Questions about tree tuning

Question

Questions about tree tuning

luxin-tian opened this issue 5 years ago · 3 comments

Parameter distributions
In the problems set, we are required to tune the parameters of a Decision Tree and a Random Forest regression model. As is specified, the distributions of the parameters are set as the following,

In 1.(b)

from scipy.stats import randint as sp_randint
param_dist1 = {'max_depth': [3, 10], # a list?
               'min_samples_split': sp_randint(2, 20), 
               'min_samples_leaf': sp_randint(2, 20)}

In 1.(c)

param_dist2 = {'n_estimators': [10, 200], # a list?
               'max_depth': [3, 10],  # a list?
               'min_samples_split': sp_randint(2, 20), 
               'min_samples_leaf': sp_randint(2, 20), 
               'max_features': sp_randint(1, 5)}

While sp_randint is used for the other parameters, the distribution of max_depth and n_estimators are only specified by a list, which, according to the documentation of RandomizedSearchCV and GridSearchCV, means that only two numbers will be tried.
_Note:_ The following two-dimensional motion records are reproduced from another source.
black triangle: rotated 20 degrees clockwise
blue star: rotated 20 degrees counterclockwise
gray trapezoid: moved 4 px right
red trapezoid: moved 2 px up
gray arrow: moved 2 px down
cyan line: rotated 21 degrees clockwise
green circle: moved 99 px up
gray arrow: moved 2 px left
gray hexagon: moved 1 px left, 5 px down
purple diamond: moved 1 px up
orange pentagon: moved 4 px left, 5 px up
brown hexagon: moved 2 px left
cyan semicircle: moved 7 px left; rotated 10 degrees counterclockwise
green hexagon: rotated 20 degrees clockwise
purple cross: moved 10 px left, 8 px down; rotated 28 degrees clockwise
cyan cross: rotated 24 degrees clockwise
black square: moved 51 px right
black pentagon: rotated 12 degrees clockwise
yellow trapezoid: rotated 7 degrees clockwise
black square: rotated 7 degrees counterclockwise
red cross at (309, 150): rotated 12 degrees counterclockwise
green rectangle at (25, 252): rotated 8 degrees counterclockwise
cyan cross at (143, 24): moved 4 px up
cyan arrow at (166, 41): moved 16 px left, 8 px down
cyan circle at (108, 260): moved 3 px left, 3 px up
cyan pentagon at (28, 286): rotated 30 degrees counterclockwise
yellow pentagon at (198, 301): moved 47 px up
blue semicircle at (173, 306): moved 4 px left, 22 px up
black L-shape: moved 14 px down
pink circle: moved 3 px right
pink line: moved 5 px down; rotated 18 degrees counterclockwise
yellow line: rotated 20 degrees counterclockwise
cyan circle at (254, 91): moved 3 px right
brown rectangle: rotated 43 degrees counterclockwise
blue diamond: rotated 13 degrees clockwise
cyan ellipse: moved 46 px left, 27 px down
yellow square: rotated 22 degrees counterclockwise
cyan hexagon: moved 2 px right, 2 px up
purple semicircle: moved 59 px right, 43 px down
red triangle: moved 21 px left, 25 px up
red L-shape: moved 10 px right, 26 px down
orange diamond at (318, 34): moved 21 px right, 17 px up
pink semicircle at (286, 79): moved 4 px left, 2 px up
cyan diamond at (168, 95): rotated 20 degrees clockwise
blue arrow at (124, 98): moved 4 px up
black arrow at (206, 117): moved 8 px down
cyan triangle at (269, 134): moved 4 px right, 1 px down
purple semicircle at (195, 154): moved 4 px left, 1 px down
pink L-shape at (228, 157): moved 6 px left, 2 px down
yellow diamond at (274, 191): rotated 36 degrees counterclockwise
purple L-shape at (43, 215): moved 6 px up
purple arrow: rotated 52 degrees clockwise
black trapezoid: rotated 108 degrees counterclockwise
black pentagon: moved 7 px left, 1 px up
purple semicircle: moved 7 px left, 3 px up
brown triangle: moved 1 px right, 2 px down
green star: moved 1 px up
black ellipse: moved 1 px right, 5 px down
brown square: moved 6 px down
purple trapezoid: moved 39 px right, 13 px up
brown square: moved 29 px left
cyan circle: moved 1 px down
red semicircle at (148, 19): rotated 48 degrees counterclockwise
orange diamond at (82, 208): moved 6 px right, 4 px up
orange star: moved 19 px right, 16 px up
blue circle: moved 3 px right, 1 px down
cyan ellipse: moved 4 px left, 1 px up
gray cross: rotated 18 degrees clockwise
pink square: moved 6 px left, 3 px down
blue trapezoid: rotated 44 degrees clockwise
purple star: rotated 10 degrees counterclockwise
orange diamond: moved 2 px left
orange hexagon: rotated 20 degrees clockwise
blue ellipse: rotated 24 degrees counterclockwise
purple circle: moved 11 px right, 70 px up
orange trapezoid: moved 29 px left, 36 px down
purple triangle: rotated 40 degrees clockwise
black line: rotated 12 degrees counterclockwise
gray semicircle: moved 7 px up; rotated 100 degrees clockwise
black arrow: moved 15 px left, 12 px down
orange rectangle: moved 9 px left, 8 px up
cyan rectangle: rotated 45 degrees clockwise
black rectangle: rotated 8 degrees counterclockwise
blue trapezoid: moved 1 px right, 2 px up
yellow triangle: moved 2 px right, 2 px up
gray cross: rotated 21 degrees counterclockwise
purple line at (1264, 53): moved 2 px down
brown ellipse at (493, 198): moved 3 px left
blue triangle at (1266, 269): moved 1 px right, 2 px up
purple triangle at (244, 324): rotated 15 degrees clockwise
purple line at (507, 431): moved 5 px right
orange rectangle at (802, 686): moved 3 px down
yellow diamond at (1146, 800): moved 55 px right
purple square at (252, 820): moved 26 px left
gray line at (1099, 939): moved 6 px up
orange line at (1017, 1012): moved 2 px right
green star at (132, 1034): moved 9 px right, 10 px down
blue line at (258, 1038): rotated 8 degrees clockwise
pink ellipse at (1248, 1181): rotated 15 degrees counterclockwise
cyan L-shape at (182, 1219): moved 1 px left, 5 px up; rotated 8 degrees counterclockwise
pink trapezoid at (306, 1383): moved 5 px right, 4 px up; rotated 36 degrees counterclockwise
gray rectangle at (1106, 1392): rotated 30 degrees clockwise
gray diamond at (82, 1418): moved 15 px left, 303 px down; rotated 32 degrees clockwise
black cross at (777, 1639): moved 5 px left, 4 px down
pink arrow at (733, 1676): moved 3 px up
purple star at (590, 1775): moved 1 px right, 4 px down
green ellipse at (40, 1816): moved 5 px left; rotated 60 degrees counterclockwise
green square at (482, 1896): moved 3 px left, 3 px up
I wonder if this is intended, or a more reasonable specification would be sp_randint(int, int)?

test MSE

In 1.(b) and 1.(c), the problem description writes that

scoring='neg mean squared error' will allow you to compare the MSE of the optimized tree (it will output the negative MSE) to the MSE calculated in part (a).

However, in 1.(a), we are calculating the test MSE on the testing set, and when we tune the trees in (b) and (c), the best_score_ method returns the MSE calculated on the training set. I wonder if it may be the case that we cannot evaluate the performance of the tuning by comparing the MSE calculated on two different subsets of data?

Thank you!

Answer 1 · 2020-02-29T16:17:06.000Z

Hi @luxin-tian

For the randomized search CV, you can either give a list or a distribution as the parameter domain to search in. If it is a list, sampling is done without replacement and if it is a distribution sampling is done with replacement. In my understanding, using a distribution is most effective especially when you have continuous variables and you don't want to specify the entire list of possible values and/or when you know the probability distribution of the parameters. The difference between sp_randint and a list is that while every value of the list will be tried out, all possible values from sp_randint may not be tried. At the end of the day, either of the two methods can help you find the optimum and the method used is up to your discretion.
I agree that MSE in the two cases are performed in different data sets (one is cross validated and the other is on the test set). But comparison should be okay because they're of the same units. @rickecon : any thoughts?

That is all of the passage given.